You'll need a car. The good news is distances are reasonably modest; you can base in La Malbaie and be within an hour of most anyplace in Charlevoix. And while not essential, away from the tourist centers a little basic French won't hurt.
The classic Charlevoix lodging is the auberge--the inn--often a vintage property that serves dinner (and sometimes lunch) along with breakfast, the latter usually included in the rate. Prices range from about $80 into the hundreds; average is about $150. Less expensive B&Bs (locally, gites) are just about everywhere.

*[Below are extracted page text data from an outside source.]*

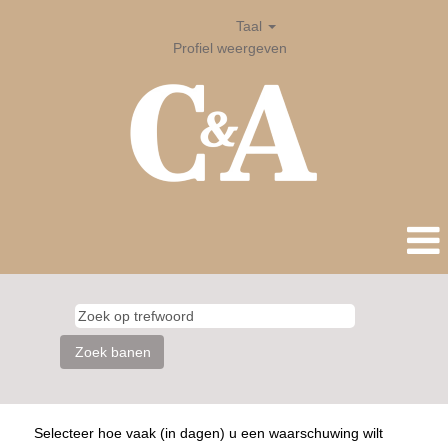
Taal
Profiel weergeven
Selecteer hoe vaak (in dagen) u een waarschuwing wilt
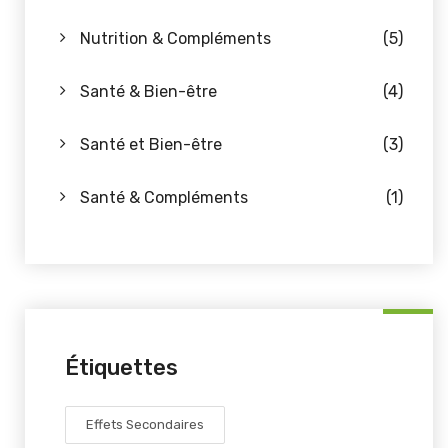
Nutrition & Compléments
(5)
Santé & Bien-être
(4)
Santé et Bien-être
(3)
Santé & Compléments
(1)
Étiquettes
Effets Secondaires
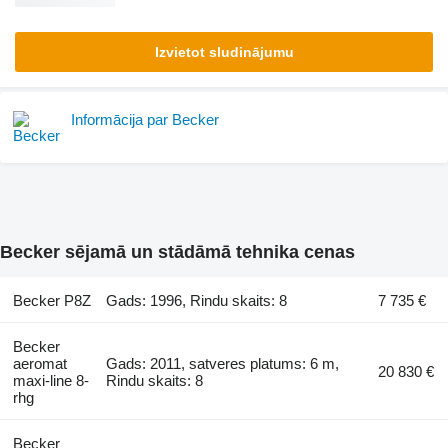
Izvietot sludinājumu
Informācija par Becker
Becker sējamā un stādāmā tehnika cenas
Becker P8Z
Gads: 1996, Rindu skaits: 8
7 735 €
Becker
aeromat
Gads: 2011, satveres platums: 6 m,
20 830 €
maxi-line 8-
Rindu skaits: 8
rhg
Becker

Though less common, motels--almost all of them independents--can be found in and near the larger towns.
Note that in September and October, in many lodgings some rates may inflate a bit, and minimum stays can kick in.
In Baie-Saint-Paul, where auberges abound, I didn't regret choosing Auberge La Muse (doubles from about $110, subject to change; 800-841-6839; www.lamuse.com), with nice rooms and an ideal location. Of the "destination" lodgings, two stand out: The castle-like Fairmont Manoir Richelieu (800-257-7544; www.fairmont.com) in La Malbaie is on the St. Lawrence with its own golf course, casino and spa. Smallish doubles in leaf season start as low as $199. The other, La Pinsonniere (800-387-4431; www.lapinsonniere.com), in Cap-a-l'Aigle just outside La Malbaie, is a luxury auberge: 18 rooms, all fine, some sumptuous, most with marvelous river views, plus a full spa and one of the most honored kitchens in all Quebec. Low-season doubles start at $285; during leaf season, it's $335.
Along with the region's natural beauty and artists, this is a prime reason people come to Charlevoix. The tendency is French, the emphasis is on freshness. Most of the better dining is in the auberges, whose dining rooms are generally open to the public (reservations strongly advised, especially on weekends). Sampled two auberge meals on this trip, and neither disappointed: La Pinsonniere lived up to its rep (and hefty price tag); and chef Hank Suzuki's dinner at Auberge La Muse was a cross-cultural delight.
Tourism Charlevoix, 800-667-2276; www.tourisme-charlevoix.com.